Il y a peu de temps encore en Égypte, l’agriculture exis­tait essen­tiel­le­ment sur les terrains allu­viaux du Nil. Aujourd’hui, ces terres sont victimes de l’expansion urbaine crois­sante et de la pollu­tion par les eaux usées et les pesti­cides. En outre, un gigan­tesque projet de barrage en Éthiopie sur le cours supé­rieur du fleuve fait peser le risque d’une pénurie d’eau.

Depuis long­temps déjà, le pays ne peut plus subvenir lui-même à ses besoins alimen­taires. Sa popu­la­tion explose.
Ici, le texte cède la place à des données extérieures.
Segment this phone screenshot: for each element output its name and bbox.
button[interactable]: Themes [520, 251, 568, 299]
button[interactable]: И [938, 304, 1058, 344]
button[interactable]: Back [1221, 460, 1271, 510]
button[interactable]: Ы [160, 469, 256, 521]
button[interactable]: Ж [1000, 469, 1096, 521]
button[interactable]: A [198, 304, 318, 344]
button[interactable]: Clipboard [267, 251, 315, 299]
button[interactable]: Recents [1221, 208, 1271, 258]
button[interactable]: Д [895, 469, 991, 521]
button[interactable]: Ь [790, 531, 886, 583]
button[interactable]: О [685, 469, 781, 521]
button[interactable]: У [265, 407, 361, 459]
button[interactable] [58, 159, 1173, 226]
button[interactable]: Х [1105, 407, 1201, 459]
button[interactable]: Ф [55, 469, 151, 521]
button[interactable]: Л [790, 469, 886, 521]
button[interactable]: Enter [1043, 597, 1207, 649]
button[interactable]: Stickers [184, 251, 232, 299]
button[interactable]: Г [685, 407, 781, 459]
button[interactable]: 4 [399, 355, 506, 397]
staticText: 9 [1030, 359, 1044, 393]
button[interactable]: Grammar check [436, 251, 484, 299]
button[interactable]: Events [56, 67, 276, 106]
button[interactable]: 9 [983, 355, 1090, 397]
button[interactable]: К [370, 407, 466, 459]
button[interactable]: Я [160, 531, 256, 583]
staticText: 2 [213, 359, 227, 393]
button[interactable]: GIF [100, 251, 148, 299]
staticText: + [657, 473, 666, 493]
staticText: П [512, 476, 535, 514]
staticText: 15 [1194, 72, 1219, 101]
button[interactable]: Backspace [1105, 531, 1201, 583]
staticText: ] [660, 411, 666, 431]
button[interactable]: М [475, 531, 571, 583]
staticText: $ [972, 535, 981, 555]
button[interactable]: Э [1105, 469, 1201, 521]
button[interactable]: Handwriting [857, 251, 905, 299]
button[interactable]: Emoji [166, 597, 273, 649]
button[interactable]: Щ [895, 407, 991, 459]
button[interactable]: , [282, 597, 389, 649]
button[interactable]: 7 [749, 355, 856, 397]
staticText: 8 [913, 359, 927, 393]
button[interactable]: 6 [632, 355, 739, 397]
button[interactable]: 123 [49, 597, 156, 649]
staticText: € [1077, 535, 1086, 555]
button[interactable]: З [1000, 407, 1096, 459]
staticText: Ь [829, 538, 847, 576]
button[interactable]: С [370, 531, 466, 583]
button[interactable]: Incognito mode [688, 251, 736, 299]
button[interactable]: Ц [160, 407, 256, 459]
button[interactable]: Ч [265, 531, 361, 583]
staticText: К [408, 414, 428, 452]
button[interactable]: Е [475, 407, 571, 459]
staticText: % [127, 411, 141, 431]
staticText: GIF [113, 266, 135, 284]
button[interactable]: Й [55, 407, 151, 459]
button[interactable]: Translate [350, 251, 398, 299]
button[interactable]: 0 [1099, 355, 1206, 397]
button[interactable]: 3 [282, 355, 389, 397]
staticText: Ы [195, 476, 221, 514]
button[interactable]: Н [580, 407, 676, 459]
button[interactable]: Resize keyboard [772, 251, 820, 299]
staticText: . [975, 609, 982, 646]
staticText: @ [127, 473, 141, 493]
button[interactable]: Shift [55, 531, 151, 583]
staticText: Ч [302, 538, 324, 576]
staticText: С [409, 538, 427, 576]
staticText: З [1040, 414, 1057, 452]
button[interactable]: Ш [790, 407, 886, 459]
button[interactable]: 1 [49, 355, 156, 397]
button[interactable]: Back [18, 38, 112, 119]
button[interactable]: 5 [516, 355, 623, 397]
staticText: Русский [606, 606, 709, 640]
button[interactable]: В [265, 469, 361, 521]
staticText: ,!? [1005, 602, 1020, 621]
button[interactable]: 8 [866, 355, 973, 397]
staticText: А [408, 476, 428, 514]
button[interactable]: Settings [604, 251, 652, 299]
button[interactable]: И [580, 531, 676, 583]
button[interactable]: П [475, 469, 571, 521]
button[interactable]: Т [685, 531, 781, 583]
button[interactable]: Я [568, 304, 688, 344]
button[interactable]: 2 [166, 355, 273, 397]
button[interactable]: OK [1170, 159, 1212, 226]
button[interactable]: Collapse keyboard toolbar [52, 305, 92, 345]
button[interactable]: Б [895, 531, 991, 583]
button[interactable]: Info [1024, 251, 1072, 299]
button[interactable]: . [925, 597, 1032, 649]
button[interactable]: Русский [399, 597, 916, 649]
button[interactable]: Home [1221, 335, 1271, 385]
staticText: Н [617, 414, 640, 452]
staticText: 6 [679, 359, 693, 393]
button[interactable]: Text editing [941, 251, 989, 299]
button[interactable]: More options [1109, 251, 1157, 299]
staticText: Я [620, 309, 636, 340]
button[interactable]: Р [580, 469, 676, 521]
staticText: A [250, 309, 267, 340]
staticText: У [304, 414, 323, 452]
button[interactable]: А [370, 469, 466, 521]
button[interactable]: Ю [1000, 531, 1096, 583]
Entre 1960 et 2017, il a vu le nombre de ses habi­tants passer de 27 à plus de 97 millions.

8 000 t/an de compost sont produites à la ferme Sekem, à 60 km au nord-est du Caire.

Les impor­ta­tions de blé s’élèvent à environ 10 millions de tonnes, plus de la moitié des besoins annuels. Le gouver­ne­ment subven­tionne le pain pour éviter une nouvelle révo­lu­tion comme celle de 2011. La SAU a déjà augmenté de 7 % lors des dix dernières années et le régime mili­taire actuel souhaite pour­suivre le déve­lop­pe­ment agri­cole du pays. Ce qui signifie : rendre le désert fertile. C’est à cette fin qu’a été lancé le “projet de 1,5 million de feddans” – le feddan étant une unité locale équi­va­lant à 0,4 ha. L’objectif est de trans­former 630 000 ha de désert en terres agri­coles. Pour assurer l’irrigation néces­saire, des puits attei­gnant un kilo­mètre de profon­deur doivent être creusés dans le bassin de Nubie, l’une des plus grandes nappes aqui­fères du monde.

Pommes de terre du désert

La traversée du désert blanc (un reg du désert de Libye) se fait sur des routes bien entre­te­nues, entre d’immenses forma­tions calcaires, œuvres d’art natu­relles formées par les tempêtes et le soleil de plomb. Des semi-remorques trans­por­tant chacun deux tonnes de pommes de terre se traînent péni­ble­ment sur la route. Autre­fois paisible, l’oasis d’Al-Farafra est devenue un centre parti­cu­liè­re­ment animé. Des rangées de camions stationnent le long des allées, sur lesquelles se croisent des mois­son­neuses-batteuses et des poids lourds chargés de sacs d’engrais. Des travailleurs saison­niers arbo­rant le keffieh tradi­tionnel attendent dans l’ombre des arbres de rece­voir des instruc­tions.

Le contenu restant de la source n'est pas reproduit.